Copy out the lines beginning at the one with "አስተዳደር ክልሎችና ሪጂዮንስ" and ending at the last line of the data, both included; pictures stay out.

*** Opening of Raw data ***

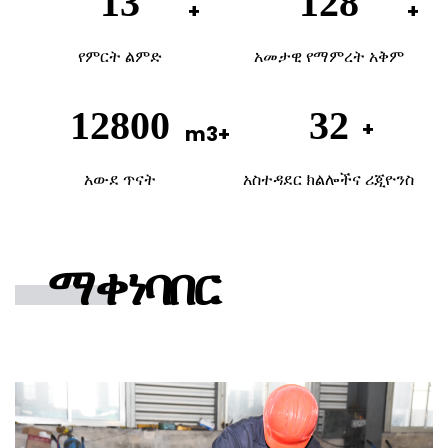
20
200
የምርት ልምድ
አመታዊ የማምረት አቅም
20000
50
አውደ ጥናት
አስተዳደር ክልሎችና ሪጂዮንስ
ማቀነባበር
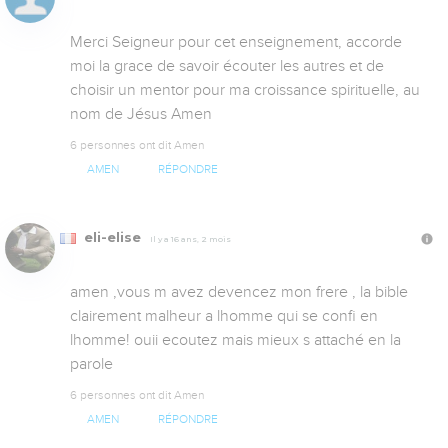
Merci Seigneur pour cet enseignement, accorde 
moi la grace de savoir écouter les autres et de 
choisir un mentor pour ma croissance spirituelle, au 
nom de Jésus Amen
6 personnes ont dit Amen
AMEN
RÉPONDRE
eli-elise
Il y a 16 ans, 2 mois
amen ,vous m avez devencez mon frere , la bible 
clairement malheur a lhomme qui se confi en 
lhomme! ouii ecoutez mais mieux s attaché en la 
parole
6 personnes ont dit Amen
AMEN
RÉPONDRE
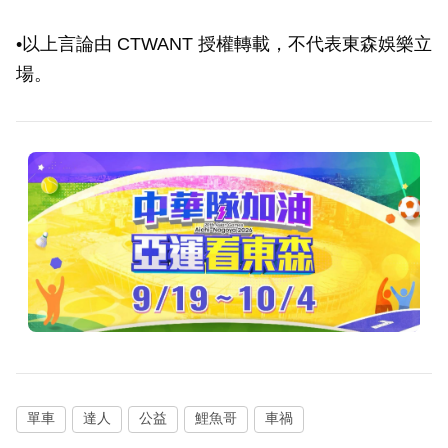
•以上言論由 CTWANT 授權轉載，不代表東森娛樂立
場。
單車
達人
公益
鯉魚哥
車禍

*** Close of Raw data ***

Solved exercise:
አስተዳደር ክልሎችና ሪጂዮንስ
ማቀነባበር
Merci Seigneur pour cet enseignement, accorde 
moi la grace de savoir écouter les autres et de 
choisir un mentor pour ma croissance spirituelle, au 
nom de Jésus Amen
6 personnes ont dit Amen
AMEN
RÉPONDRE
eli-elise
Il y a 16 ans, 2 mois
amen ,vous m avez devencez mon frere , la bible 
clairement malheur a lhomme qui se confi en 
lhomme! ouii ecoutez mais mieux s attaché en la 
parole
6 personnes ont dit Amen
AMEN
RÉPONDRE
•以上言論由 CTWANT 授權轉載，不代表東森娛樂立
場。
單車
達人
公益
鯉魚哥
車禍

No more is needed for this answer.